Requirement:
Lines in the listing below that contain the string "pour" are to be found and copied.

Raw data:
⟨

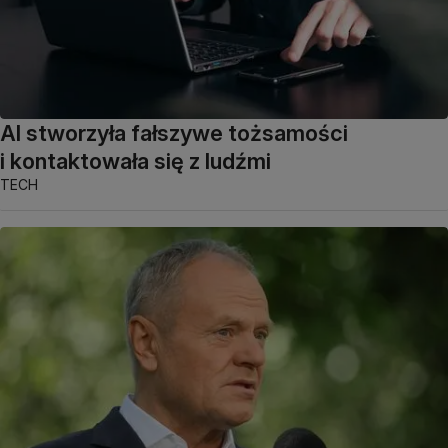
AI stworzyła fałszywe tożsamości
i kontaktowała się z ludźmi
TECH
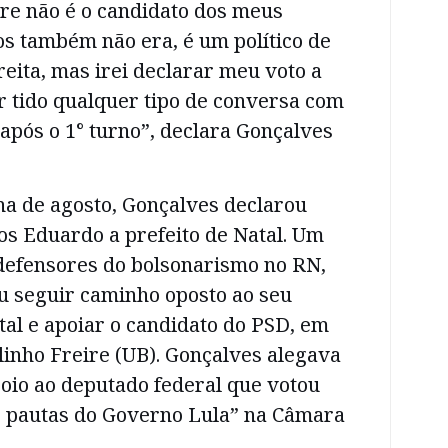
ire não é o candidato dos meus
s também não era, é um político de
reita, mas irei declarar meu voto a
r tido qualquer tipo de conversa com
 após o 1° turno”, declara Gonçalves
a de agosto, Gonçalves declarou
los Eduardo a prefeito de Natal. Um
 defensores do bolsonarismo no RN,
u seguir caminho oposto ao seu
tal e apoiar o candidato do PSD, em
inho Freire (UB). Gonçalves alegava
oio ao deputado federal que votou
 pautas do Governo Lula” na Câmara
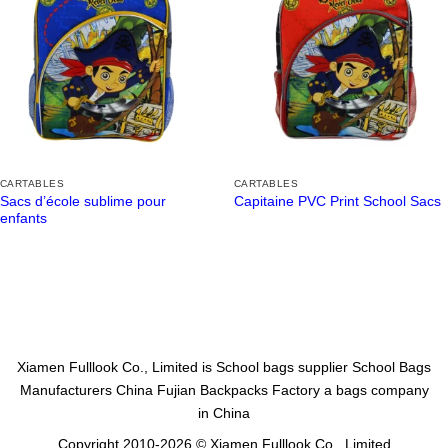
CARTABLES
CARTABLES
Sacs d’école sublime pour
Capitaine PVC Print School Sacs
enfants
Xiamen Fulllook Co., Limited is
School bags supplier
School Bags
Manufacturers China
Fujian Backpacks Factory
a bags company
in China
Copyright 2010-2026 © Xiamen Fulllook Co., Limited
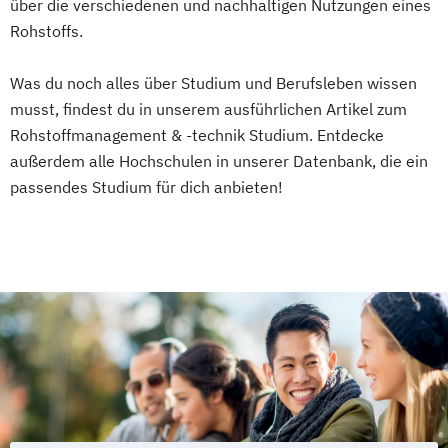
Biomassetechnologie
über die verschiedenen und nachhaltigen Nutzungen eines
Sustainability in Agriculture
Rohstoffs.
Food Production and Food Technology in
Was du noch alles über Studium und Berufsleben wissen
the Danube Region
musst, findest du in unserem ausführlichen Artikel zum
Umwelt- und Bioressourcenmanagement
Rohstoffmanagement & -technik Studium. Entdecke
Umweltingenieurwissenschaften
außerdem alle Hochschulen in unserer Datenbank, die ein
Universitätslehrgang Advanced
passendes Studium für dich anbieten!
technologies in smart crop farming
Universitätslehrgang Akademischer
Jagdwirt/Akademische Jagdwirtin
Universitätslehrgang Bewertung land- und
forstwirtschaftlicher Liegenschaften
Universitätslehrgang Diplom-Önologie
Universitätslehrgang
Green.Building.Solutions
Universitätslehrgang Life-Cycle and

⟩
⟨

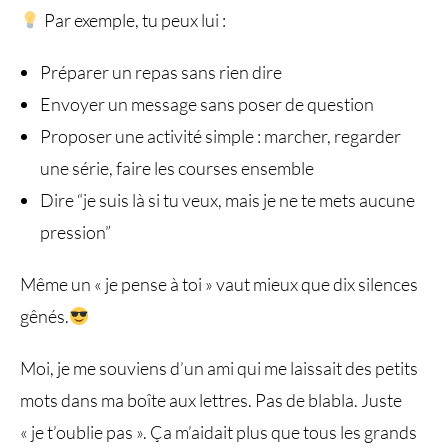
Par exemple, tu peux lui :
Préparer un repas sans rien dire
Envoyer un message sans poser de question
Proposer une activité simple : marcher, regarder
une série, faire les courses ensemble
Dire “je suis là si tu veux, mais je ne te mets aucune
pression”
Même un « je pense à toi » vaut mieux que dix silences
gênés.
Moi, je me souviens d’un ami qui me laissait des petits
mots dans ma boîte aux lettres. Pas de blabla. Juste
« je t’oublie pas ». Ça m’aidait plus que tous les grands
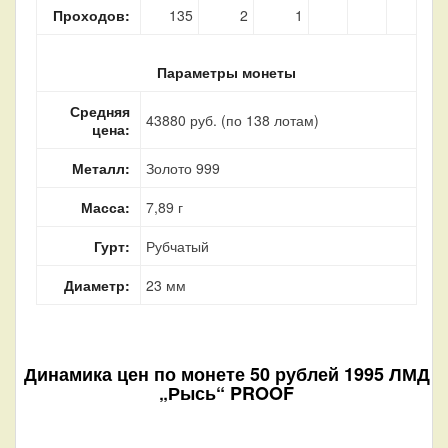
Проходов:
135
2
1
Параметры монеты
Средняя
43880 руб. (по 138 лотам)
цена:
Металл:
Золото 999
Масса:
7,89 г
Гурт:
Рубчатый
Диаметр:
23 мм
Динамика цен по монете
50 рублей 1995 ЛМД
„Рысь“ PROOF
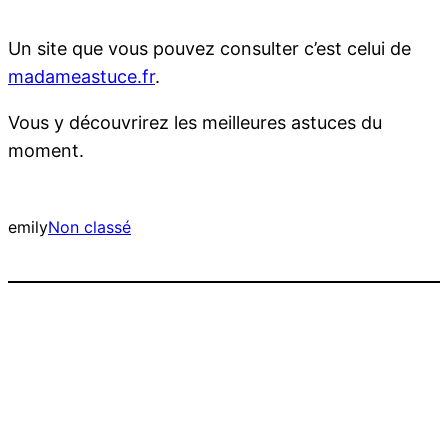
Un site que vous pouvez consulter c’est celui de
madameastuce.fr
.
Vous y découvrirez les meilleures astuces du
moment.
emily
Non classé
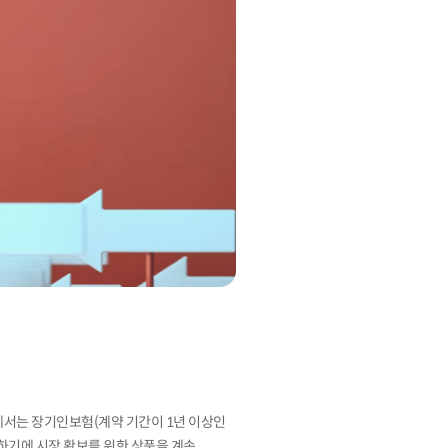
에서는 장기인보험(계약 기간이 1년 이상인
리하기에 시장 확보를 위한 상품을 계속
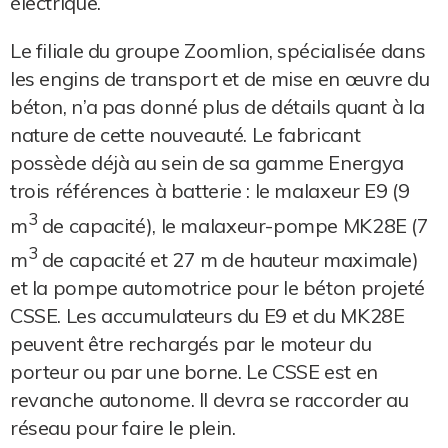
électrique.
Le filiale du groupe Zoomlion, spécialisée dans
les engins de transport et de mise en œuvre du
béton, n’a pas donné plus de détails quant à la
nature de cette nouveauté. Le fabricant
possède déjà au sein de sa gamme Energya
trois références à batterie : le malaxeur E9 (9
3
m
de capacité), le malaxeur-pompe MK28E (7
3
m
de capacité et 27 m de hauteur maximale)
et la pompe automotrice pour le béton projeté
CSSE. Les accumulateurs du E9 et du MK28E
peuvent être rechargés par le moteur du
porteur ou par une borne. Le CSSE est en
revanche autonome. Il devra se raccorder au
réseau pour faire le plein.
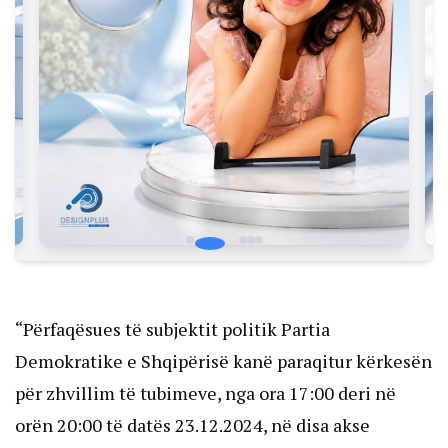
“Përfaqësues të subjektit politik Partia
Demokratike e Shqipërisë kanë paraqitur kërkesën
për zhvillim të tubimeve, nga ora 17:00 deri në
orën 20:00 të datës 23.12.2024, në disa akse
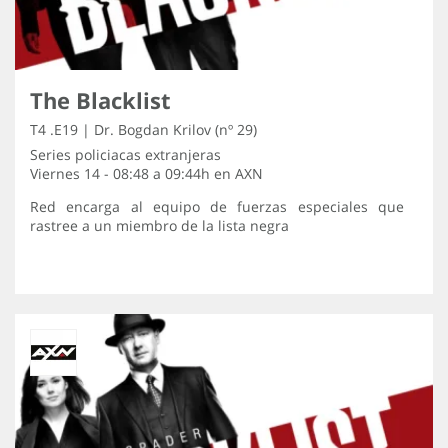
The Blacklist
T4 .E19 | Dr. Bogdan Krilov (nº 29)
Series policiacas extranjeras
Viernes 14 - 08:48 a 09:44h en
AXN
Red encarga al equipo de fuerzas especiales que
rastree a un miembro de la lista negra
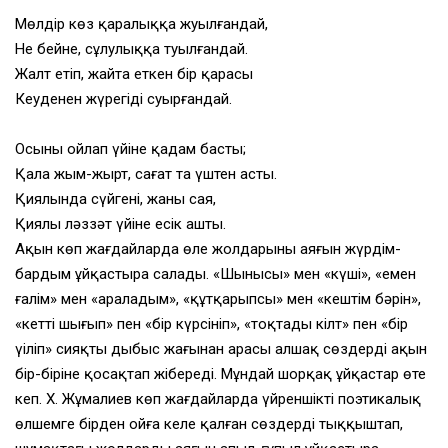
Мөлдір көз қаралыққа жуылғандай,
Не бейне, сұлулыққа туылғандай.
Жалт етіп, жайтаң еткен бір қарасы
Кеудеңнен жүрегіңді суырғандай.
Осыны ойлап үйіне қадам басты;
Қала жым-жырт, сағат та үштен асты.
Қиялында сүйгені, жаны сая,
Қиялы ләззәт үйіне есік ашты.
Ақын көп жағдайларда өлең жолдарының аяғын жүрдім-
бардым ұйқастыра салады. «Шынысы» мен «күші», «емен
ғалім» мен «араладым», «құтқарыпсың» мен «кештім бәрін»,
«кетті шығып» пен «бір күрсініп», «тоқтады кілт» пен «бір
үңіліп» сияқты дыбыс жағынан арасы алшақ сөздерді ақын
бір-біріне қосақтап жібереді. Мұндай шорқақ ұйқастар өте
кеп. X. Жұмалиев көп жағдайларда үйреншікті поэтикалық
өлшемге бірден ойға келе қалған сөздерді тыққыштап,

⟩

Answer space:
Sacs d’école sublime pour
et la pompe automotrice pour le béton projeté
réseau pour faire le plein.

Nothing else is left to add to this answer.